I smiled. “To be perfectly frank with you, Mr. Andrews,” I said, “I haven’t the slightest idea either. But this I do know: the Major never does anything without a reason and he has a positive genius for making money out of the most unlikely situations. Take my worthless Michigan swampland, for example. We gave that away and made $20,000 in the process.”

“Really?” Andrews said. He sounded more than a little interested.

“Really,” I said.

“Very interesting,” Andrews murmured and looked thoughtfully over at the old building.

Not long after that the Major finished his inspection and came back to join us.

“Well, Major,” Andrews said, “what’s your decision?”
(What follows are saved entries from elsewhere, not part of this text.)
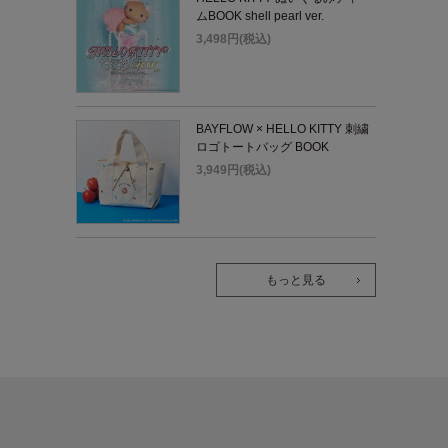
ムBOOK shell pearl ver.
3,498円(税込)
BAYFLOW × HELLO KITTY 刺繍
ロゴトートバッグ BOOK
3,949円(税込)
もっと見る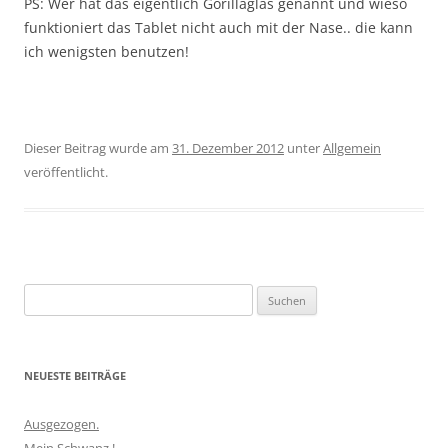
PS: Wer hat das eigentlich Gorillaglas genannt und wieso
funktioniert das Tablet nicht auch mit der Nase.. die kann
ich wenigsten benutzen!
Dieser Beitrag wurde am
31. Dezember 2012
unter
Allgemein
veröffentlicht.
Suchen
nach:
NEUESTE BEITRÄGE
Ausgezogen.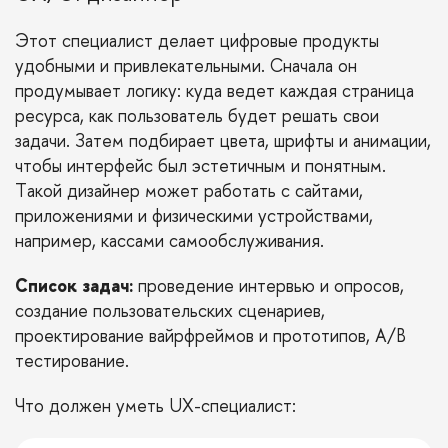
Этот специалист делает цифровые продукты
удобными и привлекательными. Сначала он
продумывает логику: куда ведет каждая страница
ресурса, как пользователь будет решать свои
задачи. Затем подбирает цвета, шрифты и анимации,
чтобы интерфейс был эстетичным и понятным.
Такой дизайнер может работать с сайтами,
приложениями и физическими устройствами,
например, кассами самообслуживания.
Список задач:
проведение интервью и опросов,
создание пользовательских сценариев,
проектирование вайрфреймов и прототипов, A/B
тестирование.
Что должен уметь UX-специалист: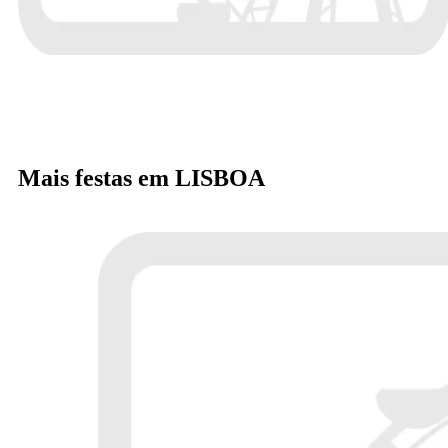
Mais festas em LISBOA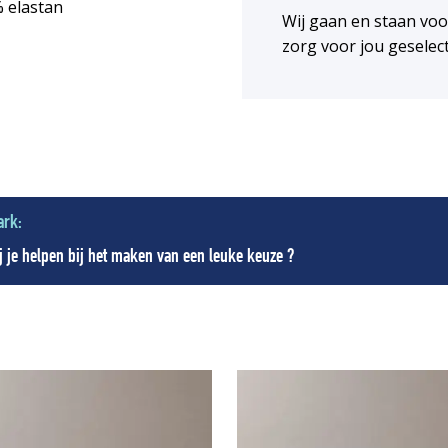
% elastan
Wij gaan en staan vo
zorg voor jou geselec
ark:
 je helpen bij het maken van een leuke keuze ?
The Major shrugged. “It’s hard to say,” he said. “The basic structure is sound, but it would take considerable work getting it in usable condition. And, of course,” he added, smiling, “a lot would depend on the kind of financial arrangements that could be worked out. But perhaps we can discuss those over dinner this evening.”

“With pleasure, Major,” Andrews said and put the car in gear. You could almost see him rubbing his hands together.

* * *

At the Major’s suggestion we ate at Horsley’s Restaurant. As a gesture of courtesy to Carol Ferguson for giving us the card of admittance, he said. But I wasn’t surprised—nor, I suspect, was Andrews—when after the meal the Major leaned back expansively and suggested we take a look in at the gambling room. “After all,” he said, “you can’t talk business forever. All work and no play, you know.”

Andrews hesitated, then nodded. “I suppose it would be foolish,” he said, “to have gotten this close and then go away without seeing what the place looks like.”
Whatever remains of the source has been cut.